最初からそうだ。これを買ってしまった時点で、ぼくのココロなんて決まってたようなもので。
「そ、そんなにシたかったんなら……言ってくれれば、わたしだって……!」
途端に恥ずかしそうに起き上がるサユリ。
「ち、違うっ……! シたいから、するんじゃなくてっ……!」
僕はどきどきとハードディスクを唸らせるサユリを寝ころばせて、言った。
「……好きだから、シたいって思ったんだ……っ」
***
「あっ……あんっ……ううっ……う~っっ……!」
サユリが一生懸命喘いでいる。僕が動くと、そのたびに感じているように彼女が震える。……そりゃあ、どこか冷静なココロが考えたりもする。キカイに欲情してる、やばいやつだとか。でも、ぼくの手のひらをぎゅうと握りしめて、震えるサユリはキカイとかヒトとか関係なくて、どうしようもなく愛おしい、ぼくだけの女の子。
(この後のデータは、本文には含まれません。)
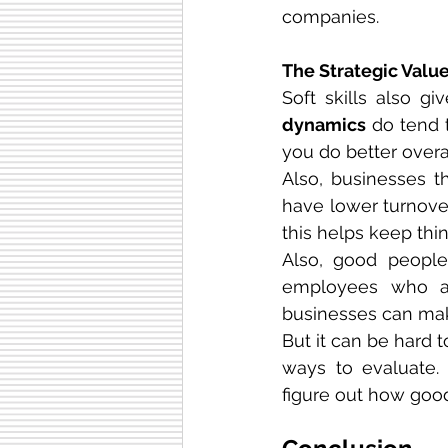
companies.
The Strategic Value
Soft skills also g
dynamics
 do tend 
you do better overal
Also, businesses th
have lower turnover
this helps keep thin
Also, good people 
employees who ar
businesses can mak
But it can be hard 
ways to evaluate.
figure out how good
「あぅ……! すき……ひがんっ、だいすき。キス、して……」
彼女のお望みとあらば、何度だって唇を重ねるし。ときどき彼女が愛おしそうにぼくの腹の傷を撫でるものだから、心臓が高鳴って、おかしくなりそうで。
「……っ、あっ、だいすき……ずーっとずーっと、好きだったんだから……」
「……ぼくだって。ぼくだって……」
彼女の唇が、唾液で溶けちゃうんじゃないかってくらいキスをして。ぎゅうっと体を密着させて、隙間に誰も入れないくらい近付いて。
「だいすきだよ、“彼岸”……わたしたち、ずっといっしょだよ」
キスの合間にそう言われて。僕は彼女に精一杯の愛を捧げた。
そのままぎゅっと、肌が溶け合うくらいずっと、抱きしめ続けた。
「ぜったい、お嫁さんにしてね……」
まどろむ彼女のおでこにキスをする。いつの間にか、ひとりだったぼくのココロの中には君がいて。いろんな角度からぼくを引っ掻き回すんだ。